Probably to give an idea of origin of the problem, I should start with that this is a surface diffusion problem.
For example I have a matrix of values:
| 0 0 0 0 3 2 |
| 0 0 0 1 5 5 |
| 0 1 0 2 4 5 |
| 2 5 1 0 0 1 |
| 1 5 5 1 0 0 |
| 0 1 2 0 0 0 |
And for every cell I need to calculate a Laplace operator(simply sum of the neighbours minus cell value*4) for diffusion modelling. What I started with was Numpy's np.roll
. It works very efficiently and it can be speeded up by shifting axes manually:
grid = np.array((6,6))
grid out *= -4
grid_out[1:, :] += grid[:-1, :]
grid_out[:-1, :] += grid[1:, :]
grid_out[:, 1:] += grid[:, :-1]
grid_out[:, :-1] += grid[:, 1:]
grid += grid_out
The problem here is that cells without values (<0) should 'mirror' the value of the neighbouring cell, so that they don't influence the outcoming value.
A seemingly possible solution could be pre-filling the matrix with mirrored values and running the code above. A bug arrises here, because, for example, for a cell grid[2,2]
it is not clear which value to mirror 1
or 2
. Thus 'mirroring' could be pre-determined only for one axis (which demands filling and clearing before and after calculation respectively) at a time and of course for every cell individually.
I would like to utilise Numpy's versatility and efficiency with arrays, but so far I found only how to do simple arithmetics on arrays.

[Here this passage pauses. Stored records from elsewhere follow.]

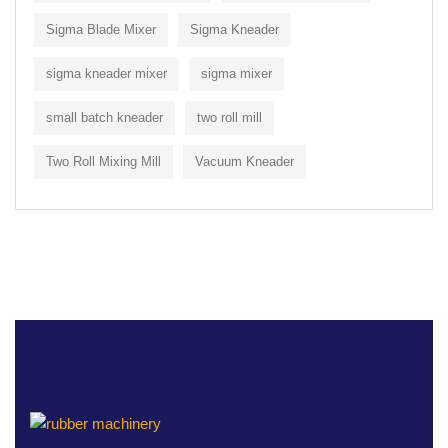
Sigma Blade Mixer
Sigma Kneader
sigma kneader mixer
sigma mixer
small batch kneader
two roll mill
Two Roll Mixing Mill
Vacuum Kneader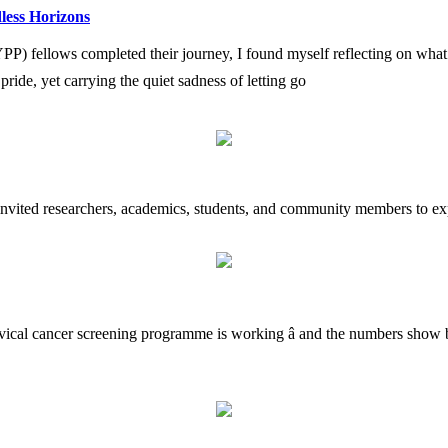
less Horizons
fellows completed their journey, I found myself reflecting on what i
h pride, yet carrying the quiet sadness of letting go
 invited researchers, academics, students, and community members to exp
rvical cancer screening programme is working â and the numbers show b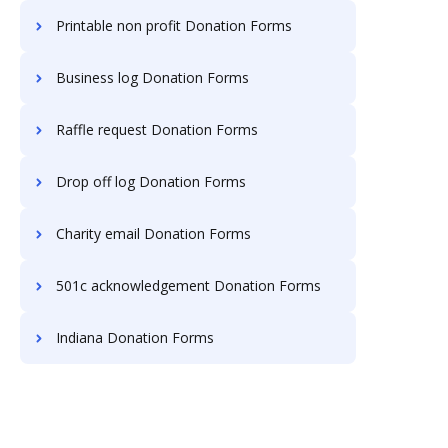
Printable non profit Donation Forms
Business log Donation Forms
Raffle request Donation Forms
Drop off log Donation Forms
Charity email Donation Forms
501c acknowledgement Donation Forms
Indiana Donation Forms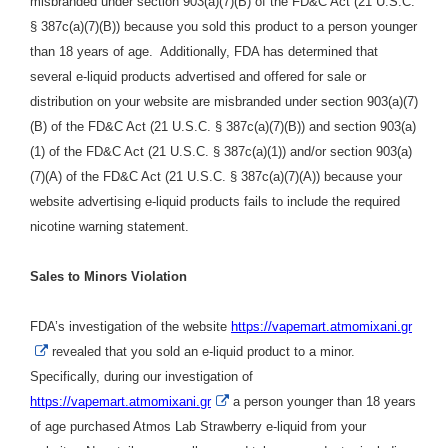
misbranded under section 903(a)(7)(B) of the FD&C Act (21 U.S.C.
§ 387c(a)(7)(B)) because you sold this product to a person younger
than 18 years of age. Additionally, FDA has determined that
several e-liquid products advertised and offered for sale or
distribution on your website are misbranded under section 903(a)(7)
(B) of the FD&C Act (21 U.S.C. § 387c(a)(7)(B)) and section 903(a)
(1) of the FD&C Act (21 U.S.C. § 387c(a)(1)) and/or section 903(a)
(7)(A) of the FD&C Act (21 U.S.C. § 387c(a)(7)(A)) because your
website advertising e-liquid products fails to include the required
nicotine warning statement.
Sales to Minors Violation
FDA’s investigation of
the website
https://vapemart.atmomixani.gr
External
revealed that you sold an e-liquid product
to a minor.
Link
Specifically,
during our investigation of
Disclaimer
External
https://vapemart.atmomixani.gr
a person younger than 18 years
Link
of age purchased
Atmos Lab Strawberry e-liquid
from
your
Disclaimer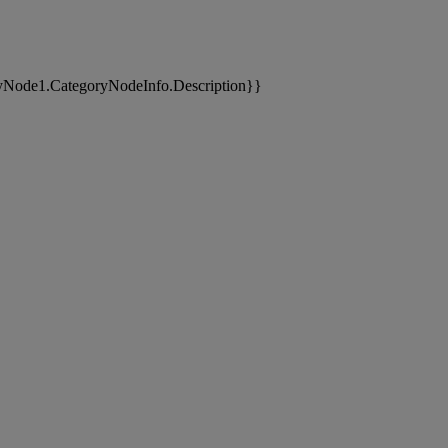
yNode1.CategoryNodeInfo.Description}}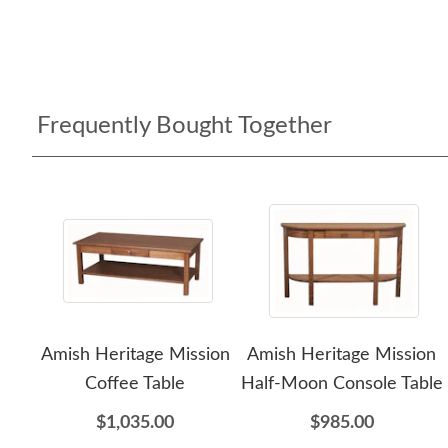
Frequently Bought Together
Amish Heritage Mission
Amish Heritage Mission
Coffee Table
Half-Moon Console Table
$1,035.00
$985.00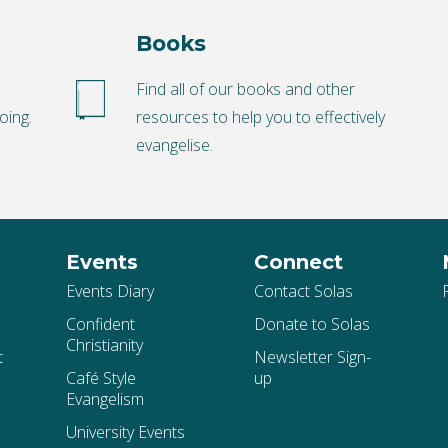
Books
o
Find all of our books and other
oing.
resources to help you to effectively
evangelise.
Events
Connect
Events Diary
Contact Solas
Confident
Donate to Solas
Christianity
t
Newsletter Sign-
Café Style
up
Evangelism
University Events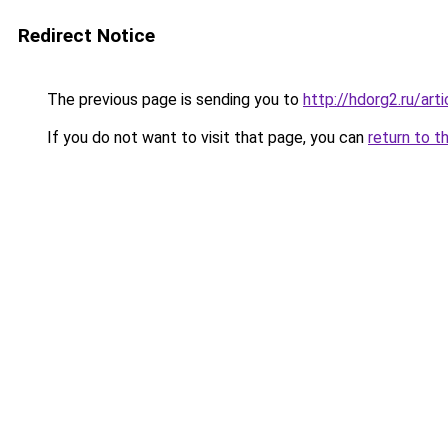
Redirect Notice
The previous page is sending you to
http://hdorg2.ru/ar
If you do not want to visit that page, you can
return to t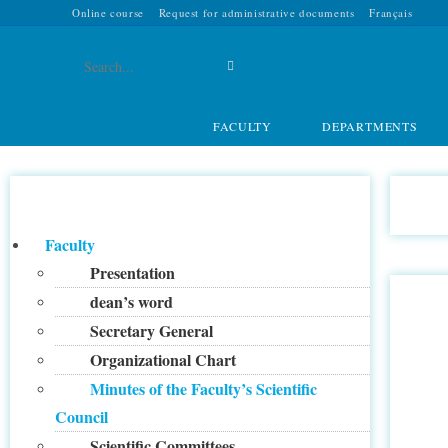
Online course
Request for administrative documents
Français
Search
this
FACULTY
DEPARTMENTS
website
Faculty
Presentation
dean’s word
Secretary General
Organizational Chart
Minutes of the Faculty’s Scientific
Council
Scientific Committees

The closest function in Numpy I have found is np.where
which is basically conditional cell-wise array processing and is seemingly exactly what I need, but I didn't figure out how to make it look into the neighbouring cells.
Performance here plays a big role, as this will be used for larger grids of 3d arrays, thus classical iterating is a not anticipated. The question is if this could be implemented with Numpy, because its faster than straight forward iterating with a bunch of if's even with Numba on, which I already tried.